## TASK REQUIREMENTS
Could you give back the records exactly, taking out the pictures?

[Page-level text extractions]

=-=-=

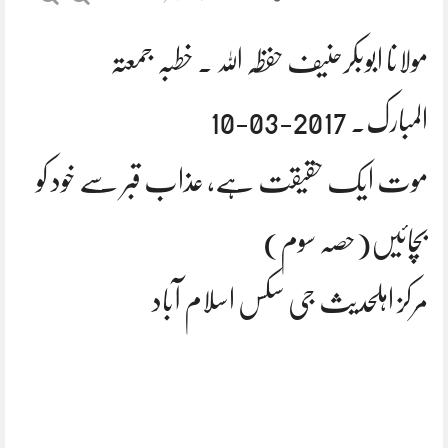
مولانا ابوبکرحنیف حفظہ اللہ ۔ خطبہ جمعتہ
المبارک. 2017-03-10
موت ایک حقیقت ہے, عذاب قبر سے خود کو
بچائیں(حصہ سوم)
مرکز اہلحدیث جی سکس اسلام آباد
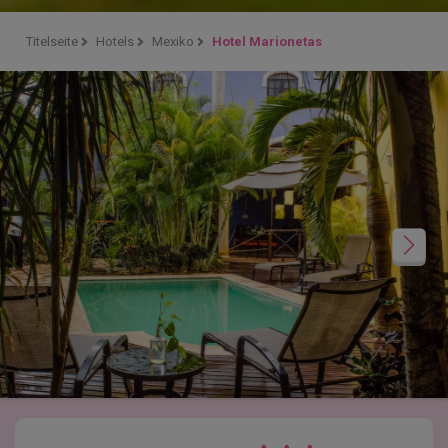
Titelseite
Hotels
Mexiko
Hotel Marionetas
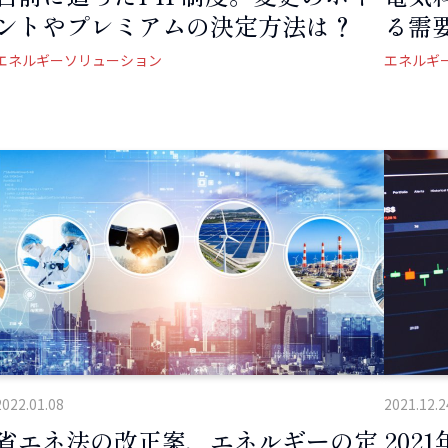
ントやプレミアムの決定方法は？
る需
エネルギーソリューション
エネルギ
2022.01.08
2021.12.2
省エネ法の改正案、エネルギーの定
20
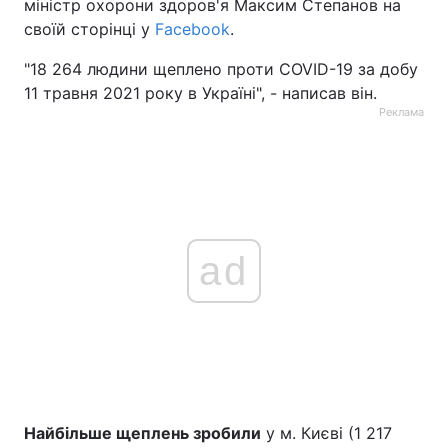
міністр охорони здоров'я Максим Степанов на
своїй сторінці у
Facebook
.
"18 264 людини щеплено проти COVID-19 за добу
11 травня 2021 року в Україні", - написав він.
Реклама
ad
Найбільше щеплень зробили
у м. Києві (1 217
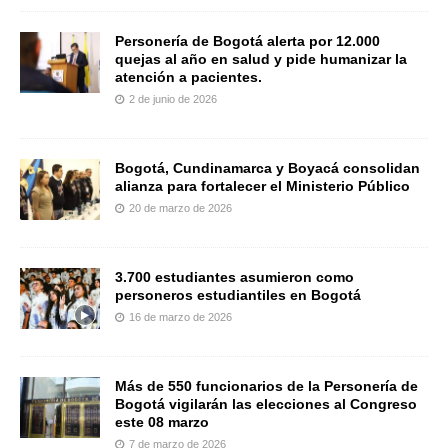
Personería de Bogotá alerta por 12.000
quejas al año en salud y pide humanizar la
atención a pacientes.
2 de junio de 2026
Bogotá, Cundinamarca y Boyacá consolidan
alianza para fortalecer el Ministerio Público
20 de marzo de 2026
3.700 estudiantes asumieron como
personeros estudiantiles en Bogotá
16 de marzo de 2026
Más de 550 funcionarios de la Personería de
Bogotá vigilarán las elecciones al Congreso
este 08 marzo
7 de marzo de 2026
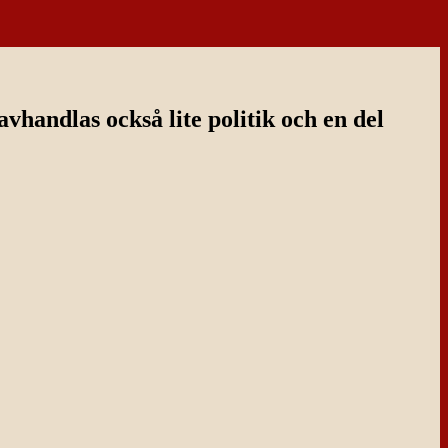
handlas också lite politik och en del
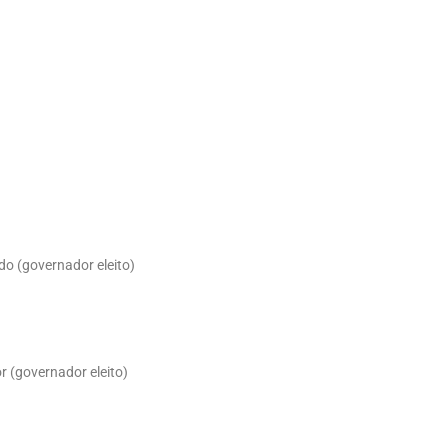
o (governador eleito)
r (governador eleito)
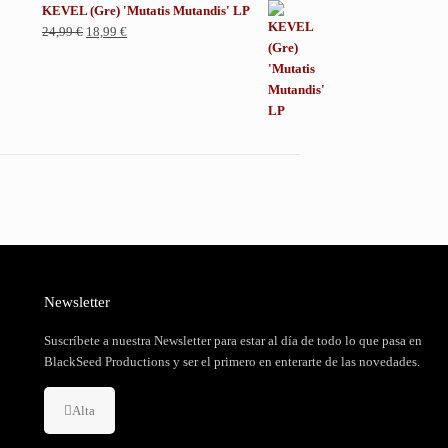
KEVEL (Gre) 'Mutatis Mutandis' LP
El
El
24,99
€
18,99
€
precio
precio
original
actual
era:
es:
24,99 €.
18,99 €.
Newsletter
Suscríbete a nuestra Newsletter para estar al día de todo lo que pasa en
BlackSeed Productions y ser el primero en enterarte de las novedades.
Alta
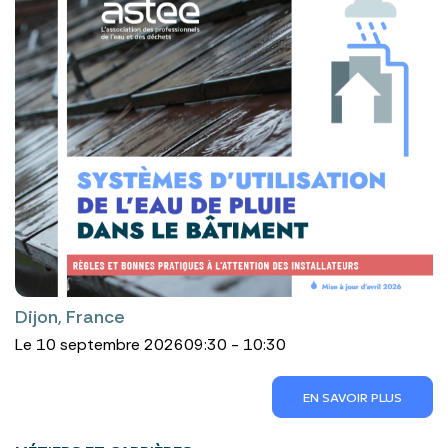
Dijon, France
Le 10 septembre 2026
09:30 - 10:30
EN SAVOIR PLUS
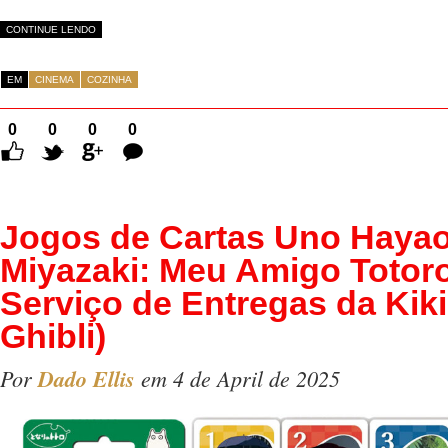
CONTINUE LENDO
EM
CINEMA
COZINHA
0
0
0
0
Comentários
Jogos de Cartas Uno Haya
Miyazaki: Meu Amigo Totor
Serviço de Entregas da Kiki
Ghibli)
Por
Dado Ellis
em 4 de April de 2025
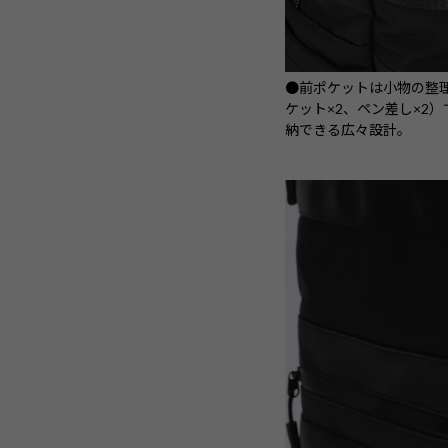
●前ポケットは小物の整
ケット×2、ペン差し×2
納できる広々設計。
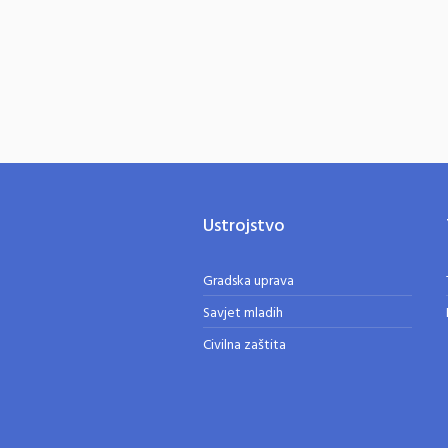
Ustrojstvo
Gradska uprava
Savjet mladih
Civilna zaštita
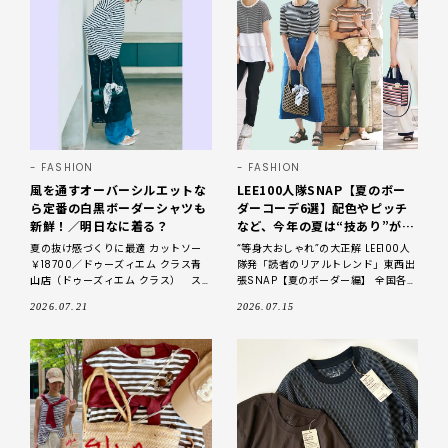
FASHION
FASHION
風を通すオーバーシルエットな
LEE100人隊SNAP【夏のボー
ら定番の白黒ボーダーシャツも
ダーコーデ6選】配色やピッチ
新鮮！／明日なに着る？
など、今年の夏は“技あり”が必
勝ルール！｜2026
夏の抜け感づくりに最適 カットソー
“等身大おしゃれ”の大正解 LEE100人
￥18700／ドゥーズィエム クラス青
隊発「読者のリアルトレンド」東西出
山店（ドゥーズィエム クラス） ス
張SNAP【夏のボーダー編】 全国各地
カート￥39600／マルティニーク ル
で活躍する、読者代表のブロガー集団
2026.07.21
2026.07.15
ミネ横浜（マージ） パンツ￥47300
「LEE100人隊」。仕事
／リトルリ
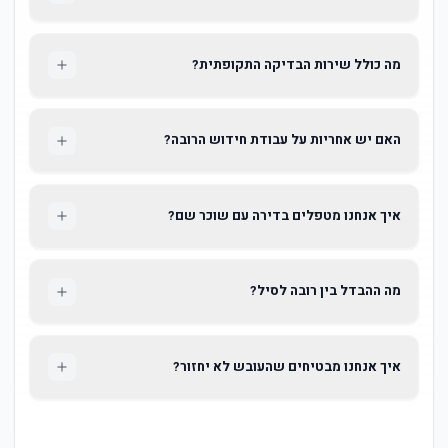
מה כולל שירות הבדיקה התקופתית?
האם יש אחריות על עבודת חידוש הרובה?
איך אנחנו מטפלים בדירה עם שוכר שם?
מה ההבדל בין רובה לסיל?
איך אנחנו מבטיחים שהעובש לא יחזור?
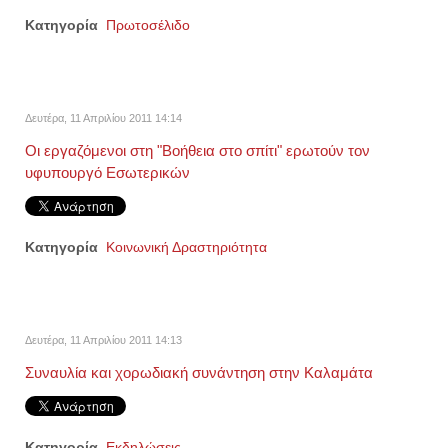
Κατηγορία
Πρωτοσέλιδο
Δευτέρα, 11 Απριλίου 2011 14:14
Οι εργαζόμενοι στη "Βοήθεια στο σπίτι" ερωτούν τον
υφυπουργό Εσωτερικών
Κατηγορία
Κοινωνική Δραστηριότητα
Δευτέρα, 11 Απριλίου 2011 14:13
Συναυλία και χορωδιακή συνάντηση στην Καλαμάτα
Κατηγορία
Εκδηλώσεις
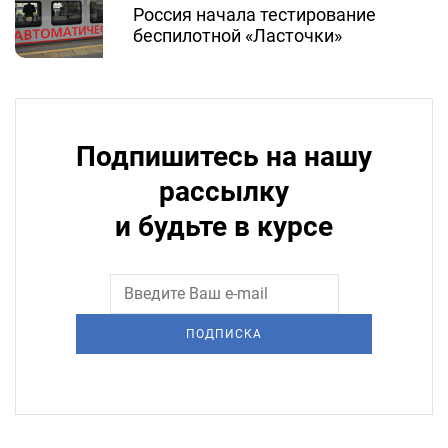
Россия начала тестирование
беспилотной «Ласточки»
Подпишитесь на нашу
рассылку
и будьте в курсе
ПОДПИСКА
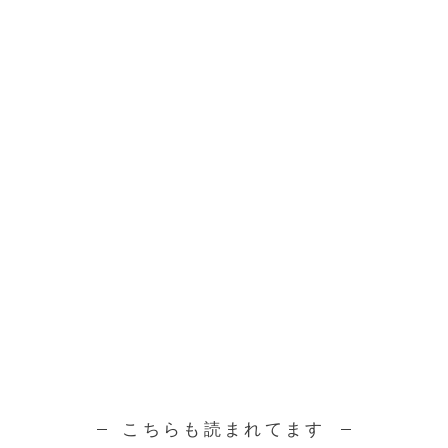
こちらも読まれてます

=-=-=

## ANSWER SECTION
مولانا ابوبکرحنیف حفظہ اللہ ۔ خطبہ جمعتہ
المبارک. 2017-03-10
موت ایک حقیقت ہے, عذاب قبر سے خود کو
بچائیں(حصہ سوم)
مرکز اہلحدیث جی سکس اسلام آباد
Titelseite
Hotels
Mexiko
Hotel Marionetas
ントやプレミアムの決定方法は？
る需
エネルギーソリューション
エネルギ
2022.01.08
2021.12.2
省エネ法の改正案、エネルギーの定
20
міністр охорони здоров'я Максим Степанов на
своїй сторінці у
Facebook
.
"18 264 людини щеплено проти COVID-19 за добу
11 травня 2021 року в Україні", - написав він.
Реклама
ad
Найбільше щеплень зробили
у м. Києві (1 217
Personería de Bogotá alerta por 12.000
quejas al año en salud y pide humanizar la
atención a pacientes.
2 de junio de 2026
Bogotá, Cundinamarca y Boyacá consolidan
alianza para fortalecer el Ministerio Público
20 de marzo de 2026
3.700 estudiantes asumieron como
personeros estudiantiles en Bogotá
16 de marzo de 2026
Más de 550 funcionarios de la Personería de
Bogotá vigilarán las elecciones al Congreso
este 08 marzo
7 de marzo de 2026
handlas också lite politik och en del
o (governador eleito)
r (governador eleito)
KEVEL (Gre) 'Mutatis Mutandis' LP
El
El
24,99
€
18,99
€
precio
precio
original
actual
era:
es:
24,99 €.
18,99 €.
Newsletter
Suscríbete a nuestra Newsletter para estar al día de todo lo que pasa en
BlackSeed Productions y ser el primero en enterarte de las novedades.
Alta
Dijon, France
Le 10 septembre 2026
09:30 - 10:30
EN SAVOIR PLUS
CONTINUE LENDO
EM
CINEMA
COZINHA
0
0
0
0
Comentários
Jogos de Cartas Uno Haya
Miyazaki: Meu Amigo Totor
Serviço de Entregas da Kiki
Ghibli)
Por
Dado Ellis
em 4 de April de 2025
●前ポケットは小物の整
ケット×2、ペン差し×2
納できる広々設計。
Ustrojstvo
Gradska uprava
Savjet mladih
Civilna zaštita
FASHION
FASHION
風を通すオーバーシルエットな
LEE100人隊SNAP【夏のボー
ら定番の白黒ボーダーシャツも
ダーコーデ6選】配色やピッチ
新鮮！／明日なに着る？
など、今年の夏は“技あり”が必
勝ルール！｜2026
夏の抜け感づくりに最適 カットソー
“等身大おしゃれ”の大正解 LEE100人
￥18700／ドゥーズィエム クラス青
隊発「読者のリアルトレンド」東西出
山店（ドゥーズィエム クラス） ス
張SNAP【夏のボーダー編】 全国各地
カート￥39600／マルティニーク ル
で活躍する、読者代表のブロガー集団
2026.07.21
2026.07.15
ミネ横浜（マージ） パンツ￥47300
「LEE100人隊」。仕事
／リトルリ
מה כולל שירות הבדיקה התקופתית?
האם יש אחריות על עבודת חידוש הרובה?
איך אנחנו מטפלים בדירה עם שוכר שם?
מה ההבדל בין רובה לסיל?
איך אנחנו מבטיחים שהעובש לא יחזור?
Κατηγορία
Πρωτοσέλιδο
Δευτέρα, 11 Απριλίου 2011 14:14
Οι εργαζόμενοι στη "Βοήθεια στο σπίτι" ερωτούν τον
υφυπουργό Εσωτερικών
Κατηγορία
Κοινωνική Δραστηριότητα
Δευτέρα, 11 Απριλίου 2011 14:13
Συναυλία και χορωδιακή συνάντηση στην Καλαμάτα
Κατηγορία
Εκδηλώσεις
Россия начала тестирование
беспилотной «Ласточки»
Подпишитесь на нашу
рассылку
и будьте в курсе
ПОДПИСКА
こちらも読まれてます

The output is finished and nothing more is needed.